# Discus: food for free swimmers



## rickwaines (Jan 2, 2011)

so, I know I know a community tank is no place for free swimmers but... if on the off chance these little guys make it through the first week are there off the shelf or out of the freezer, perhaps from the marine trade, that can be used to feed these little guys once the ween off the slime? 

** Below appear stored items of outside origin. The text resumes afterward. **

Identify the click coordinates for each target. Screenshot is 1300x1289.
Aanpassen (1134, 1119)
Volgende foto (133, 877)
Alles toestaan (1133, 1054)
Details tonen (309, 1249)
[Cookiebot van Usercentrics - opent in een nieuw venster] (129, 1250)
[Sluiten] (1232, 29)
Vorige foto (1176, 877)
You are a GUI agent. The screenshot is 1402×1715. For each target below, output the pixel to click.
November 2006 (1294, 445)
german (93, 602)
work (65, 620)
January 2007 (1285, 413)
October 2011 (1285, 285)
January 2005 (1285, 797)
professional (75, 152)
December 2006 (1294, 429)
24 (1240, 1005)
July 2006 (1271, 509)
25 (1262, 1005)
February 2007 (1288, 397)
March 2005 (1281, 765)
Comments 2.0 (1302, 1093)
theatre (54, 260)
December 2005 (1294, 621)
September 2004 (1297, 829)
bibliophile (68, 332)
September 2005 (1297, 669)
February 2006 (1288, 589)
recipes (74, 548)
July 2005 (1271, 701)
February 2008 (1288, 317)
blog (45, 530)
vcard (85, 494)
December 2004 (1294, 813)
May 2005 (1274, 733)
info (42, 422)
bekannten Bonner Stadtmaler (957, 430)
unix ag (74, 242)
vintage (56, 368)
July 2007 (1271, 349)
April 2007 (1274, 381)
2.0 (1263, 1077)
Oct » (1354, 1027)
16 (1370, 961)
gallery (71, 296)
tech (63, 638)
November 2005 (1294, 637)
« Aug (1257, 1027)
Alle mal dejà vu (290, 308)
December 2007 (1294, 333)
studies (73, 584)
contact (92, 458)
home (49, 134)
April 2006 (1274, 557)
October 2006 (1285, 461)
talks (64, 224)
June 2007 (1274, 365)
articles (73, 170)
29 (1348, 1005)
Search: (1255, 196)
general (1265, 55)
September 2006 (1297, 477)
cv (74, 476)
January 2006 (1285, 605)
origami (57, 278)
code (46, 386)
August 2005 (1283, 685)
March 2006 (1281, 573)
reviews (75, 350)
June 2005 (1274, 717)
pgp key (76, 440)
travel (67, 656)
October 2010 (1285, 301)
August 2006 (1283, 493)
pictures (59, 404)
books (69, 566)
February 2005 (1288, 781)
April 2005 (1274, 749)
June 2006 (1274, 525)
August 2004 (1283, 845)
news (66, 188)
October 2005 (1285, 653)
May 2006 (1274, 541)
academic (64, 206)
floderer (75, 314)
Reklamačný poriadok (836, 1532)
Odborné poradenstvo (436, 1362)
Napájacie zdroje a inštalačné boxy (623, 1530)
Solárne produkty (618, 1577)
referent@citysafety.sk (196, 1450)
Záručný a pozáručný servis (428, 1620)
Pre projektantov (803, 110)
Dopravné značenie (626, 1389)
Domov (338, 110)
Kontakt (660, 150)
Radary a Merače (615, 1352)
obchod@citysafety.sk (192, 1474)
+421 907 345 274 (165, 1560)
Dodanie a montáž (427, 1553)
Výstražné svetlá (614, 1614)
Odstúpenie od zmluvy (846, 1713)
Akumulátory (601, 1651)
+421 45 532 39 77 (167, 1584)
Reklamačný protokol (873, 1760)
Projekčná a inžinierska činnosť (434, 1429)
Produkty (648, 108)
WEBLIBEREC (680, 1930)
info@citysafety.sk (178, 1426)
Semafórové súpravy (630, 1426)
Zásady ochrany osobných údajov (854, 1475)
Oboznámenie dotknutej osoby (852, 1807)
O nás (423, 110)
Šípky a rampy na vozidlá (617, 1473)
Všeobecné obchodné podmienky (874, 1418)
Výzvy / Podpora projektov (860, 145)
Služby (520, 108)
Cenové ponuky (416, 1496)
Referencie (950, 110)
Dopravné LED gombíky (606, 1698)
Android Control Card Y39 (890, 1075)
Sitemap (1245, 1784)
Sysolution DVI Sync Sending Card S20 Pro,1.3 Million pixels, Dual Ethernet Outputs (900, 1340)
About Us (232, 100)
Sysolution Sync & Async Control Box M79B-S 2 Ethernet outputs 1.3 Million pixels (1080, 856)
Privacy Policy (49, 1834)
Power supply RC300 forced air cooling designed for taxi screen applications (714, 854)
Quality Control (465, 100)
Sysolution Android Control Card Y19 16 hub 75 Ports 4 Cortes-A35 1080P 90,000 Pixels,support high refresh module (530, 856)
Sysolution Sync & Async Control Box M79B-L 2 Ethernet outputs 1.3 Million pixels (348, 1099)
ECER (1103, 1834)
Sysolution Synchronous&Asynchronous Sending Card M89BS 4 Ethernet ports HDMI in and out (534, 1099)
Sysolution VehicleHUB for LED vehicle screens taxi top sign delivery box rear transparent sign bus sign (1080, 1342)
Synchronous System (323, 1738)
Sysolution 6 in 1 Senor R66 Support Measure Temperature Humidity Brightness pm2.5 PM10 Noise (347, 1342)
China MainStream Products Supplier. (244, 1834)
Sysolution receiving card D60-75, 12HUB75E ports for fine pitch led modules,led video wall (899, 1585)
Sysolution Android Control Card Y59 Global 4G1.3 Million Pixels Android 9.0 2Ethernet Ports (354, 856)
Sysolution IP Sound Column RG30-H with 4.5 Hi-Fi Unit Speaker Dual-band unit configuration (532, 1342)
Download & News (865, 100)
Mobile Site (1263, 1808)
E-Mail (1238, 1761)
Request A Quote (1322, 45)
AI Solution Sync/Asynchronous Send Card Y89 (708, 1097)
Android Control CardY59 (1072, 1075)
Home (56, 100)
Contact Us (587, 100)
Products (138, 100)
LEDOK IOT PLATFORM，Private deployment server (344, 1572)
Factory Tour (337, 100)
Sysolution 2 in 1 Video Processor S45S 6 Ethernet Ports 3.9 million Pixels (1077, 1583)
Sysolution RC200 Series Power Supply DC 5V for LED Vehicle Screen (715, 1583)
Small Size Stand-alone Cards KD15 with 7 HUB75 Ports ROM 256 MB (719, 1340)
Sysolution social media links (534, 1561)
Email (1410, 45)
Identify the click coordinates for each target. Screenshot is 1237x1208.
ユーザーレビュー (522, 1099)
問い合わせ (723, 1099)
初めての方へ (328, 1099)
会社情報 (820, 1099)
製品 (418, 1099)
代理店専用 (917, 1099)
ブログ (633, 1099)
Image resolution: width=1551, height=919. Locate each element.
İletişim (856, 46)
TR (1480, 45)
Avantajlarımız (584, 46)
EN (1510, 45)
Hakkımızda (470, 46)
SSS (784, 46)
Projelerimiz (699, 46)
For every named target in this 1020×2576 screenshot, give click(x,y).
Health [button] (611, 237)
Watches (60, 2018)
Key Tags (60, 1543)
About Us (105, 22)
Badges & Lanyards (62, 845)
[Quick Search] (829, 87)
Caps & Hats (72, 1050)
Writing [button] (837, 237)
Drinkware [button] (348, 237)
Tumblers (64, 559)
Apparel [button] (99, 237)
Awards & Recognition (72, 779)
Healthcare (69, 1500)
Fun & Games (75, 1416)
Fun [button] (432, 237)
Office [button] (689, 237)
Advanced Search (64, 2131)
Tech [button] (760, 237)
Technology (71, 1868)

bbs, I know but find it a bit fiddly. Isuforia? I have never raised it, is it any easier? Other suggestions?

Rick


----------



## 2wheelsx2 (Apr 21, 2010)

Have you tried Golden Pearls? That should work. Kens Specialty Food


----------



## rickwaines (Jan 2, 2011)

2wheelsx2 said:


> Have you tried Golden Pearls? That should work. Kens Specialty Food


That stuffs seems great. Have you used it?


----------



## rickwaines (Jan 2, 2011)

2wheelsx2 said:


> Have you tried Golden Pearls? That should work. Kens Specialty Food


Anyone have any of this stuff that they might be willing to part with?


----------



## dino (Aug 29, 2011)

I think live brine shrimp is a must


----------



## seanyuki (Apr 22, 2010)

Just sharing.... Rick has the Fry Starter Food .

Fry Starter Food

hth


----------



## 2wheelsx2 (Apr 21, 2010)

I've never tried the Golden Pearls but I just ordered some this week to try for my pleco fry (probably too coarse for discus though).


----------



## Smatt (May 27, 2011)

Brine shrimp isn't that fiddly once set up properly


----------



## Fish rookie (May 21, 2012)

micro worms are quite easy to keep and feed I think.


----------



## MELLO (Apr 21, 2010)

I use baby brine shrimp.


----------



## seanyuki (Apr 22, 2010)

Good choice for brine shrimps......live,frozen or freezed dried for max growth/coloration?.....just learning.



MELLO said:


> I use baby brine shrimp.


----------



## mollyb (May 18, 2010)

BBS is my go to as well, but I've started noticing the babies will actively look for new life spectrum 1 mm pellets as they break up after sitting in the tank for a bit. This is great because now I can put in some of the pellets before I go to work, they nibble on them during the day and there is rarely any leftover when I come home. The babies seem to grow well on this diet, and when they get around 1/2 inch, it looks like they way prefer it to BBS.


----------